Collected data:
--

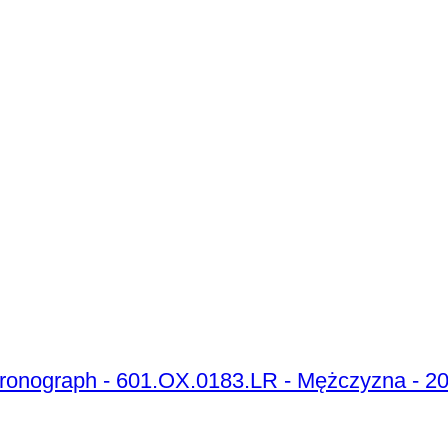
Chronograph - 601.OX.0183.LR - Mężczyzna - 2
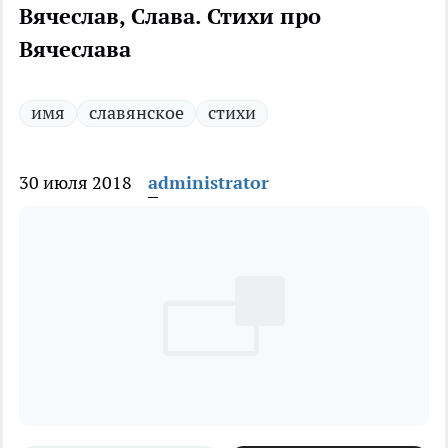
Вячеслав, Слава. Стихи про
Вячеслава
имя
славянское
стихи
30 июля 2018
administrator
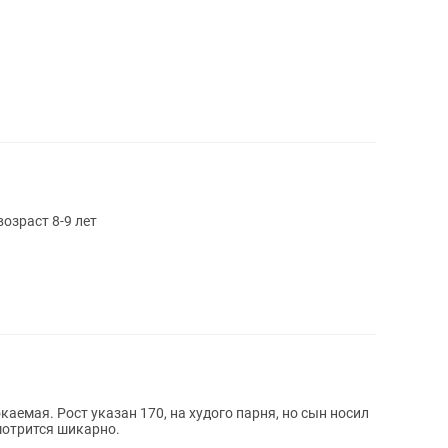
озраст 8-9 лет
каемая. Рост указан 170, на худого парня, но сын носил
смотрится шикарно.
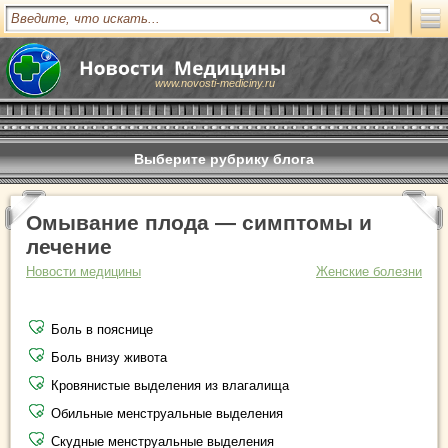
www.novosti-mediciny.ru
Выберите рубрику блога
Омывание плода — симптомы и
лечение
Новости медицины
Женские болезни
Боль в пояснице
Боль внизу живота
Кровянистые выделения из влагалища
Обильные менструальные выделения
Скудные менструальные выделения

--

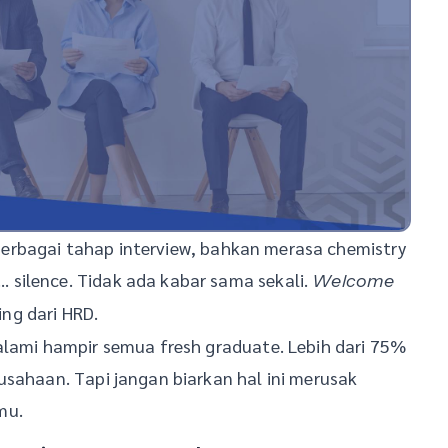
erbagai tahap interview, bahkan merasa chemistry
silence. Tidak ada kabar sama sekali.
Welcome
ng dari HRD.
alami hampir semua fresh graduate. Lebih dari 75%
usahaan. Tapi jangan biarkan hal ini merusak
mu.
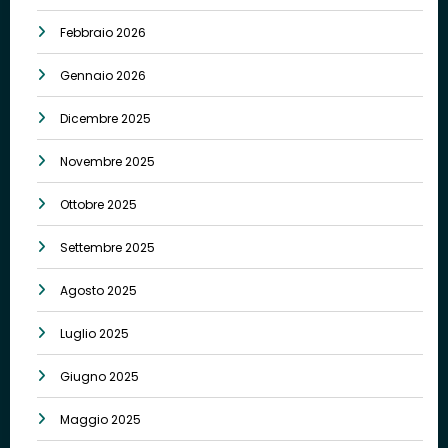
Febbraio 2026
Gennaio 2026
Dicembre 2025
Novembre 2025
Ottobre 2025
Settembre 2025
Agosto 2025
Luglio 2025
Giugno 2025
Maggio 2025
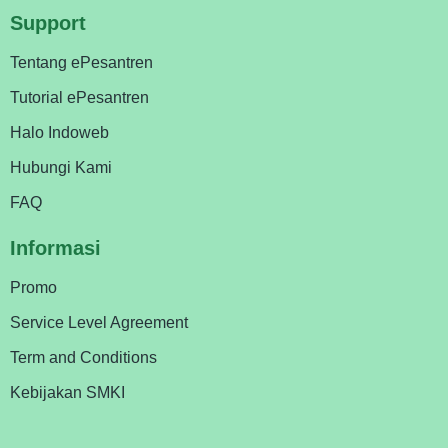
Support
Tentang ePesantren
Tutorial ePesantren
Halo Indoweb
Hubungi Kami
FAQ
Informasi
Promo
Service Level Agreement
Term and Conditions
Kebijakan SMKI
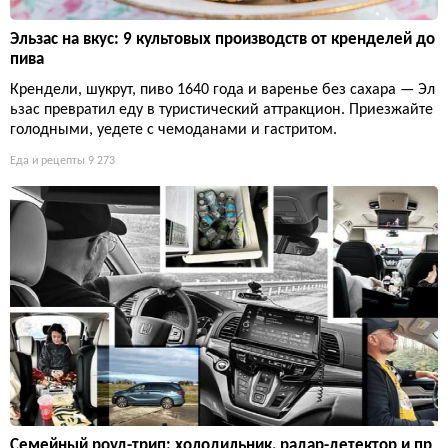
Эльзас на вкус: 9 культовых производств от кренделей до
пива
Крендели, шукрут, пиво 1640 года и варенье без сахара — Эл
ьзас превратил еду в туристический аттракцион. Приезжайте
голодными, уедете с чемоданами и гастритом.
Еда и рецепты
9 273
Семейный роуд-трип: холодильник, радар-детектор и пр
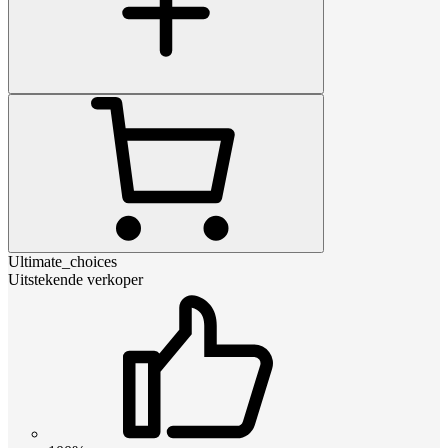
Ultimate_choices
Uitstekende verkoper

--

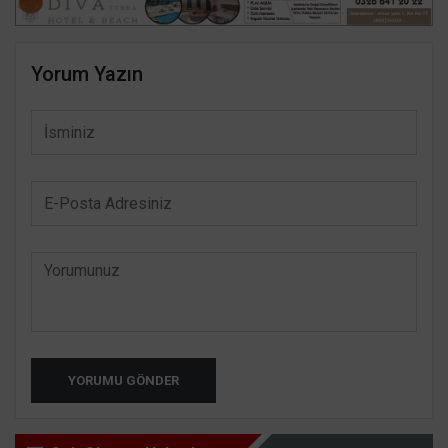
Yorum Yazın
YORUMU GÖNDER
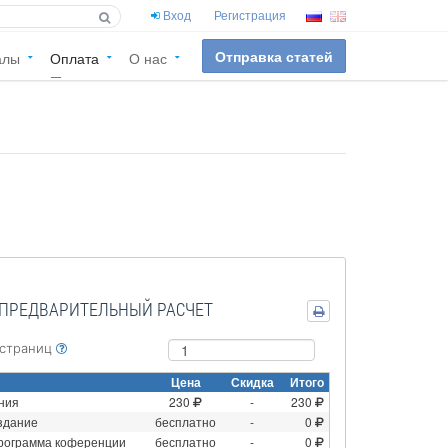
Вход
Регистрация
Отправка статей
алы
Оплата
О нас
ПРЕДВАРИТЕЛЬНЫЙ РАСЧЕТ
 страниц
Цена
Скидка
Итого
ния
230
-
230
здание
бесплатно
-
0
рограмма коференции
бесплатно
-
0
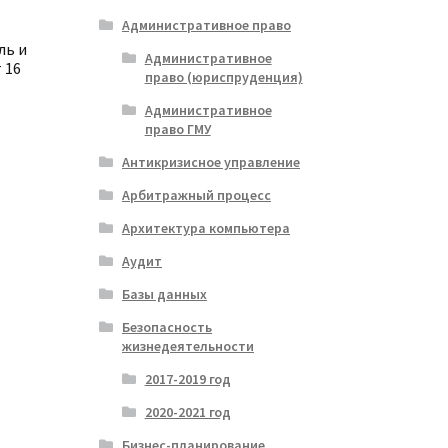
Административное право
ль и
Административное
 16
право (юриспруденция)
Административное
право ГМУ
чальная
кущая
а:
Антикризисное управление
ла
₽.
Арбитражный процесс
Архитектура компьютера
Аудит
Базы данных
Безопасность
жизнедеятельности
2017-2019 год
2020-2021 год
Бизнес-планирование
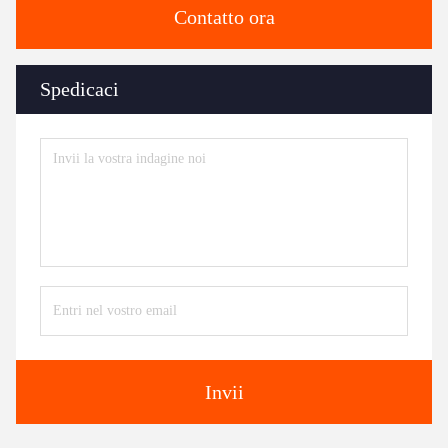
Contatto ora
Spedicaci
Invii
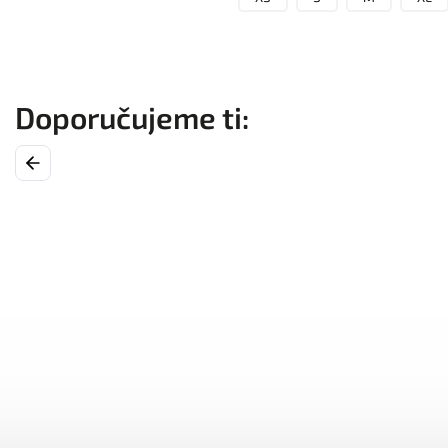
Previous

--

● DIRECTIONS FOR THIS TASK
Using the entries above, transcribe every line from the line containing "Agosto 2025" through the line containing "Uitstekende verkoper". Do not copy pictures.

● REPLY TO THE TASK
Agosto 2025
Luglio 2025
Giugno 2025
Maggio 2025
Support
Tentang ePesantren
Tutorial ePesantren
Halo Indoweb
Hubungi Kami
FAQ
Informasi
Promo
Service Level Agreement
Term and Conditions
Kebijakan SMKI
Эльзас на вкус: 9 культовых производств от кренделей до
пива
Крендели, шукрут, пиво 1640 года и варенье без сахара — Эл
ьзас превратил еду в туристический аттракцион. Приезжайте
голодными, уедете с чемоданами и гастритом.
Еда и рецепты
9 273
Семейный роуд-трип: холодильник, радар-детектор и пр
Ultimate_choices
Uitstekende verkoper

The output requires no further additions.